Prime Minister Justin Trudeau speaks during his daily news conference on the COVID-19 pandemic outside his residence at Rideau Cottage in Ottawa, on Saturday, April 25, 2020. THE CANADIAN PRESS/Justin Tang

Prime Minister Justin Trudeau speaks during his daily news conference on the COVID-19 pandemic outside his residence at Rideau Cottage in Ottawa, on Saturday, April 25, 2020. THE CANADIAN PRESS/Justin Tang

Should a vaccine for COVID-19 be made mandatory in Canada, once it’s created?

Roughly 60 per cent of Canadians think so, according to the latest Leger poll

The world could be months to years away from developing a vaccine against COVID-19, but the novel coronavirus’s disruption of daily life has some Canadians hoping that immunizations will be made mandatory.

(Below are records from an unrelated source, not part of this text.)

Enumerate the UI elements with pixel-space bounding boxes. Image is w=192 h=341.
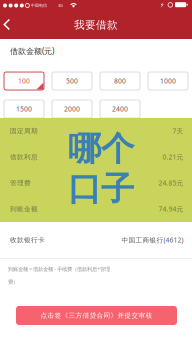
- staticText: 2400: [112, 105, 128, 114]
- button[interactable]: 2400: [100, 100, 140, 118]
- staticText: 费）: [8, 279, 18, 285]
- staticText: 到账金额 = 借款金额 - 手续费（借款利息+管理: [8, 266, 110, 273]
- staticText: 到账金额: [10, 205, 38, 213]
- staticText: 收款银行卡: [10, 236, 45, 244]
- staticText: 中国电信: [31, 3, 47, 8]
- staticText: 74.94元: [158, 205, 184, 214]
- staticText: 哪个: [68, 128, 134, 169]
- staticText: 3G: [58, 3, 63, 8]
- staticText: 中国工商银行(4612): [122, 236, 184, 244]
- button[interactable]: 收款银行卡: [10, 222, 184, 258]
- button[interactable]: 800: [100, 72, 140, 90]
- staticText: 800: [114, 77, 126, 86]
- staticText: 0.21元: [162, 153, 184, 162]
- staticText: 借款金额(元): [10, 46, 54, 56]
- staticText: 点击签《三方借贷合同》并提交审核: [40, 311, 152, 320]
- staticText: 口子: [68, 168, 134, 209]
- staticText: 1000: [160, 77, 176, 86]
- staticText: 固定周期: [10, 127, 38, 135]
- staticText: 100: [18, 77, 30, 86]
- button[interactable]: 点击签《三方借贷合同》并提交审核: [16, 306, 177, 325]
- staticText: 1500: [16, 105, 32, 114]
- button[interactable]: 1000: [148, 72, 188, 90]
- staticText: 我要借款: [74, 18, 118, 32]
- staticText: 24.85元: [158, 179, 184, 188]
- button[interactable]: 2000: [52, 100, 92, 118]
- staticText: 管理费: [10, 179, 31, 187]
- staticText: 2000: [64, 105, 80, 114]
- staticText: 500: [66, 77, 78, 86]
- button[interactable]: 1500: [4, 100, 44, 118]
- button[interactable]: 100: [4, 72, 44, 90]
- button[interactable]: 500: [52, 72, 92, 90]
- staticText: 7天: [172, 127, 184, 136]
- button[interactable]: Back: [0, 13, 22, 37]
- staticText: 借款利息: [10, 153, 38, 161]
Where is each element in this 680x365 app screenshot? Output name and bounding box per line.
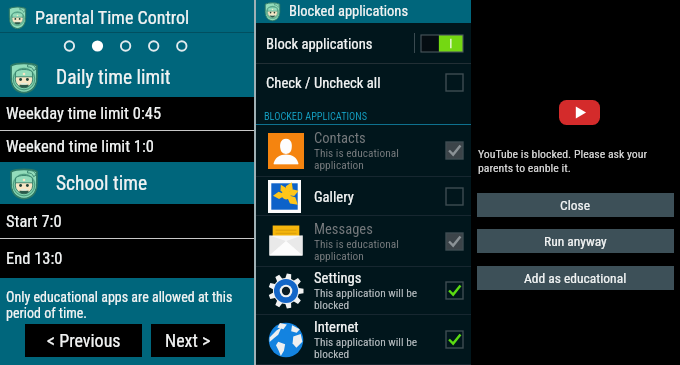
staticText: Blocked applications	[289, 3, 409, 20]
button[interactable]: Internet	[256, 315, 471, 364]
button[interactable]: Weekend time limit 1:0	[0, 131, 254, 162]
other: YouTube	[559, 100, 600, 125]
button[interactable]: Add as educational	[477, 266, 674, 290]
staticText: This is educational application	[314, 146, 399, 172]
button[interactable]: End 13:0	[0, 239, 254, 278]
staticText: Block applications	[266, 35, 373, 52]
staticText: Messages	[314, 220, 373, 237]
button[interactable]: School time	[0, 162, 254, 204]
staticText: Start 7:0	[6, 212, 62, 231]
staticText: BLOCKED APPLICATIONS	[264, 110, 367, 122]
staticText: This is educational application	[314, 237, 399, 263]
staticText: Only educational apps are allowed at thi…	[6, 289, 245, 321]
staticText: Weekday time limit 0:45	[6, 104, 162, 123]
staticText: Next >	[165, 330, 211, 351]
staticText: Check / Uncheck all	[266, 74, 381, 91]
button[interactable]: Weekday time limit 0:45	[0, 97, 254, 130]
button[interactable]: Close	[477, 193, 674, 217]
button[interactable]: Daily time limit	[0, 58, 254, 97]
staticText: < Previous	[47, 330, 121, 351]
staticText: Run anyway	[544, 233, 607, 249]
staticText: Internet	[314, 318, 359, 335]
button[interactable]: Start 7:0	[0, 204, 254, 238]
staticText: This application will be blocked	[314, 335, 418, 361]
button[interactable]: Check / Uncheck all	[256, 64, 471, 97]
staticText: Gallery	[314, 188, 354, 205]
staticText: Add as educational	[524, 270, 627, 286]
staticText: Settings	[314, 269, 362, 286]
staticText: Weekend time limit 1:0	[6, 137, 154, 156]
staticText: Close	[560, 197, 591, 213]
button[interactable]: Messages	[256, 216, 471, 266]
button[interactable]: Block applications	[256, 23, 471, 63]
button[interactable]: Contacts	[256, 125, 471, 176]
staticText: Parental Time Control	[35, 7, 190, 28]
button[interactable]: Gallery	[256, 177, 471, 215]
staticText: This application will be blocked	[314, 286, 418, 312]
button[interactable]: Settings	[256, 267, 471, 314]
staticText: Daily time limit	[56, 66, 171, 89]
staticText: School time	[56, 172, 148, 195]
staticText: End 13:0	[6, 249, 63, 268]
staticText: Contacts	[314, 129, 366, 146]
button[interactable]: Run anyway	[477, 229, 674, 253]
button[interactable]: < Previous	[25, 324, 142, 357]
staticText: YouTube is blocked. Please ask your pare…	[478, 147, 660, 175]
button[interactable]: Next >	[151, 324, 225, 357]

According to results from an online Leger poll released on Tuesday (April 28), 60 per cent of 1,515 Canadian respondents said they think a vaccine should be mandatory once one is created, tested and approved. The remaining 40 per cent said it should be voluntary.

Broken down by province, support for a mandatory vaccine was a view shared highest in Atlantic Canada, at 63 per cent, followed by 62 per cent in Ontario. The poll found 52 per cent of respondents from Manitoba and Saskatchewan support a mandatory vaccines, the lowest across all provinces.

B.C. respondents were split 60 per cent for mandatory vaccination, 40 per cent for it to be voluntary.

Meanwhile, the 1,016 respondents from the United Stats were split 50-50 on the issue.

READ MORE: 70% of Canadians agree with mandatory measles vaccine for children: poll

READ MORE: Should B.C. parents receive money if they make sure their kids are vaccinated?

While the online poll could not include a margin of error, meaning it cannot be entirely exact, it is the first to shed light on what could become a contentious public health debate once a vaccine is ready.

COVID-19 has done its share of damage in Canada in recent months, forcing thousands out of work, sparking bans and restrictions on public outings and a temporary closure of the country’s borders.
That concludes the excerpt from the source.